**INSTRUCTIONS FOR THE TASK**
Please transcribe the entries that follow exactly as they stand, skipping each picture.

(Recorded data)
- - - -

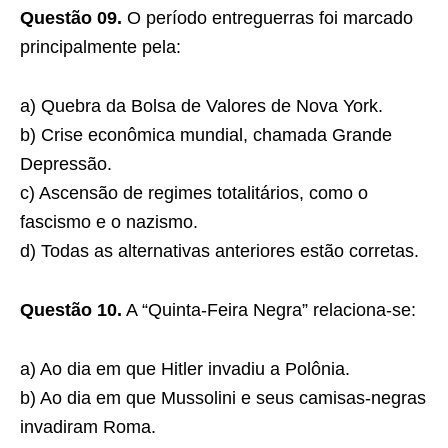
Questão 09.
O período entreguerras foi marcado
principalmente pela:
a) Quebra da Bolsa de Valores de Nova York.
b) Crise econômica mundial, chamada Grande
Depressão.
c) Ascensão de regimes totalitários, como o
fascismo e o nazismo.
d) Todas as alternativas anteriores estão corretas.
Questão 10.
A “Quinta-Feira Negra” relaciona-se:
a) Ao dia em que Hitler invadiu a Polônia.
b) Ao dia em que Mussolini e seus camisas-negras
invadiram Roma.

- - - -

**OUTPUT OF THE EXERCISE**
Questão 09.
O período entreguerras foi marcado
principalmente pela:
a) Quebra da Bolsa de Valores de Nova York.
b) Crise econômica mundial, chamada Grande
Depressão.
c) Ascensão de regimes totalitários, como o
fascismo e o nazismo.
d) Todas as alternativas anteriores estão corretas.
Questão 10.
A “Quinta-Feira Negra” relaciona-se:
a) Ao dia em que Hitler invadiu a Polônia.
b) Ao dia em que Mussolini e seus camisas-negras
invadiram Roma.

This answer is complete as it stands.